Another piece in the latest Le Forum states that “Explanatory Maps of Saint Croix & Acadia” are on-line at www.umaine.edu/canam/hamatlas.htm

Also, the Rev. Youville Labonte, who has compiled books of marriage records for several Catholic churches – books you can find at the Maine State Library, made an important gift to the Father Leo E. Begin Library in Auburn before retiring to Florida.

The gift was the 40-volume Drouin Collection of men and women, along with Hard to Find Marriages on microfilm.

The library is at the Maine Franco-American Genealogical Society, in the Great Falls School building at the corner of High and Academy streets in Auburn. The library is open 1-8:30 p.m. Wednesdays and 9 a.m.-5 p.m. Saturdays. For information, call 786-3327.

You’ll also find in this issue of Le Forum a list of Web sites for Franco-American research, and Bob Chenard’s “The French Connection,” on two Paquette lines in Quebec.

Several articles in Le Forum are in English, and a few are in French.
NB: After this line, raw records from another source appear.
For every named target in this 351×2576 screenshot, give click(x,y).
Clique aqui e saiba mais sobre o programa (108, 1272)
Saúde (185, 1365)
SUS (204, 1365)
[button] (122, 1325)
Subscriptions for four issues a year are $20 in the United States, $25 if mailed outside the U.S., and $40 for libraries. Send checks to Le Centre Franco-Americain (The Franco-American Center), University of Maine, Orono, ME 04469-5719.

In addition to its historical and genealogical value, Le Forum is important for its value to Franco-American culture, from the language to the stories that are handed down to factors that are far better-defined by Franco-Americans than by me.
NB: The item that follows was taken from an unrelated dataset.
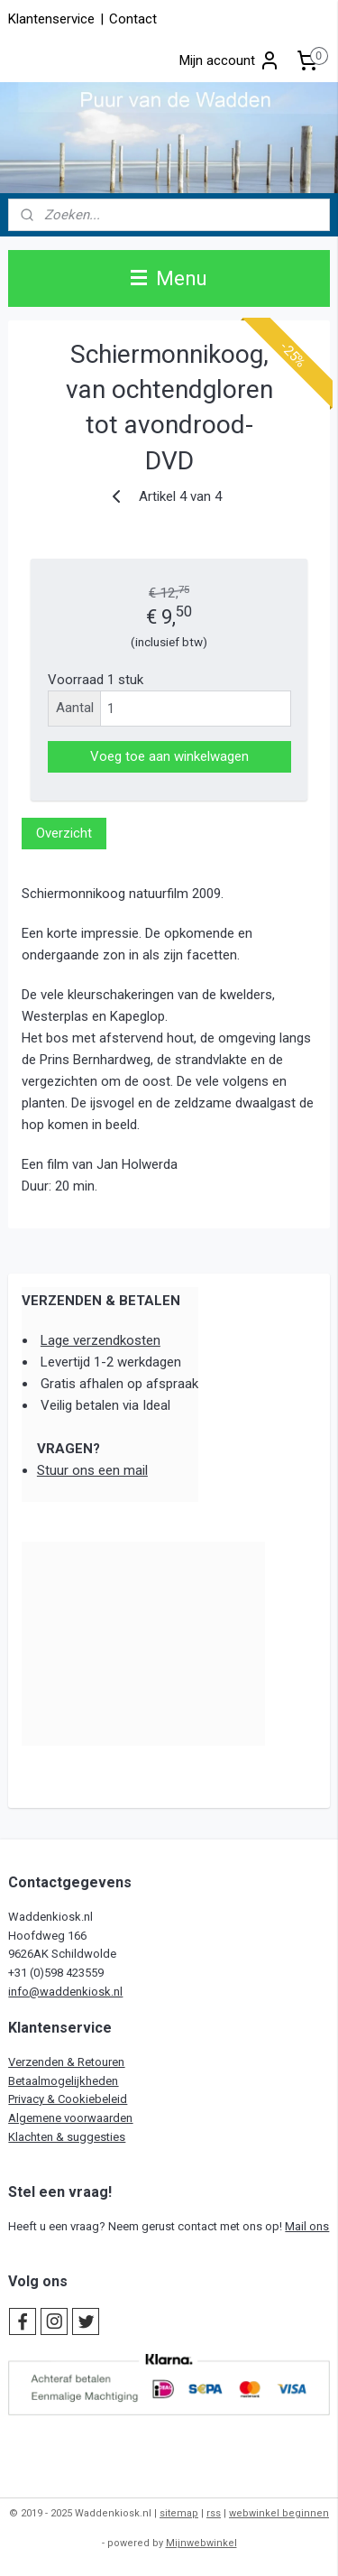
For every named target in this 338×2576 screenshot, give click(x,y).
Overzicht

Le Forum’s offerings include the thought-provoking, such as Norbert Michaud’s “1858 Voting Fraud Among the French in Northern Aroostook,” in the winter issue.

Along Maine’s northern boundary, decided only 16 years earlier, politicians in both countries sought to take advantage of French-speaking people and influence elections.
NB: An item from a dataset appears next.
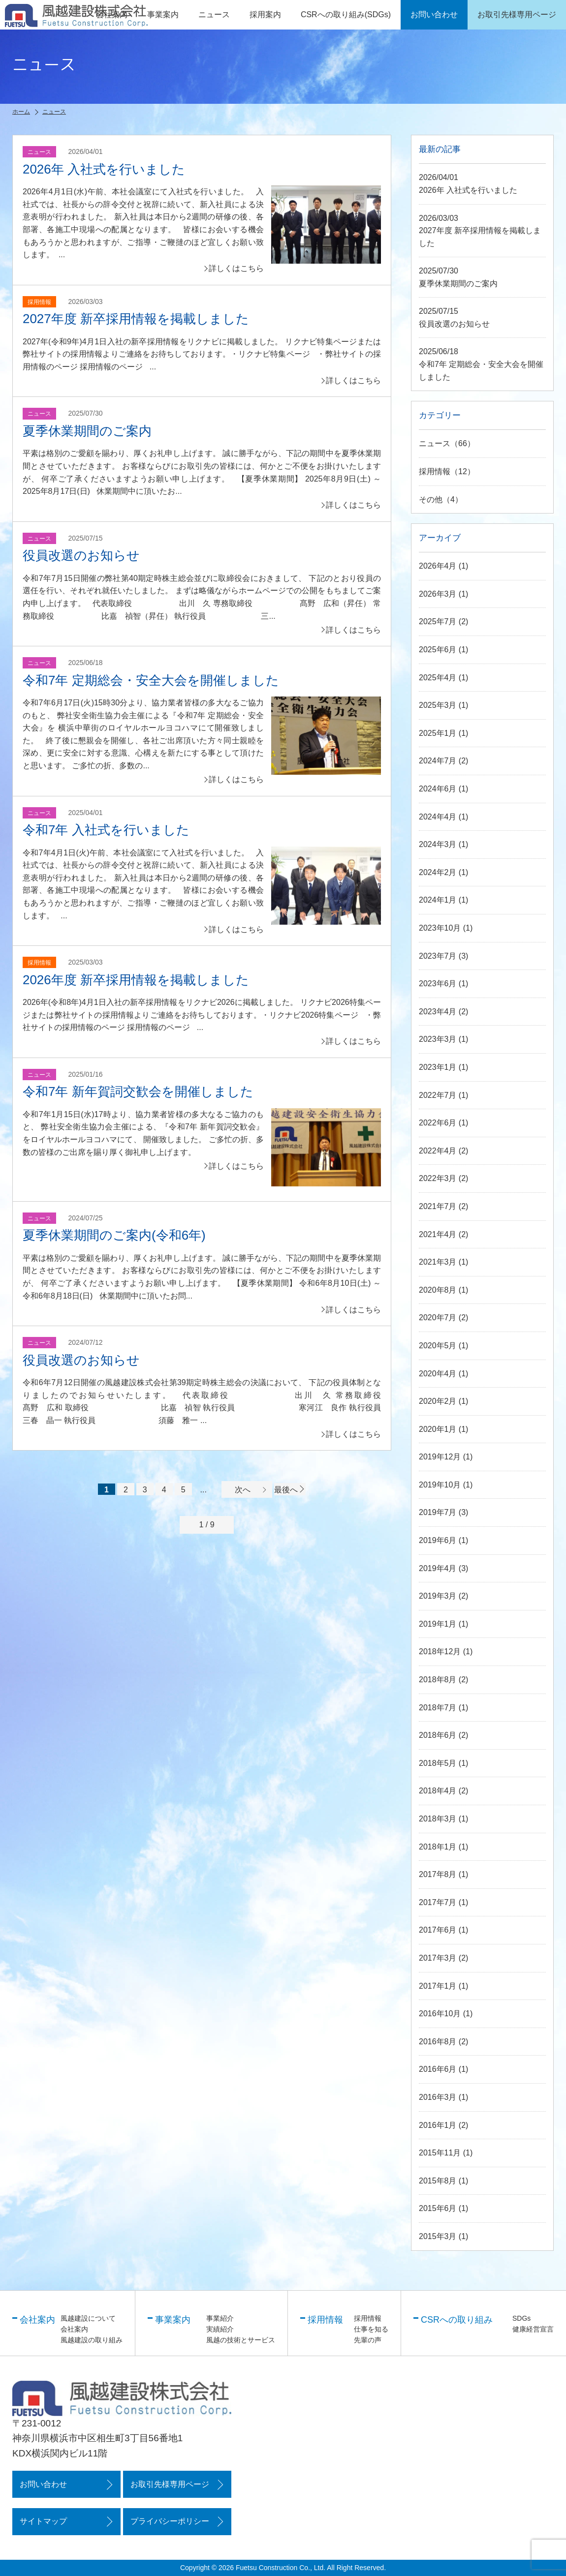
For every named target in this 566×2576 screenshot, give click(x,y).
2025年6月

James Pike, who investigated the matter for Maine’s Governor Morrill, found much to praise in the French, but also described them, condescendingly, as “ours by the accident of jurisdiction only. They have by treaty stipulation, come into the sudden inheritance of citizenship in a country to which they are aliens by birth, language and association, and of those institutions, history, custom and manners they are totally ignorant.”

Nearly 150 years later, many Franco-Americans can tell you stories of continuing prejudice. And yet, Pike’s description also would have applied to the English-speaking Pilgrims and Puritans at one time.

The Carmel Historical Society Museum is open 1-3 p.m. Tuesdays and Saturdays, June through September. It is also open by appointment – call 848-5399 or 848-3331.

The Clifton Historical Society will hold an open house 1-4 p.m. Saturday, June 18, on Route 180, offering tours of the Harold Allen Schoolhouse and Town Hall Museum.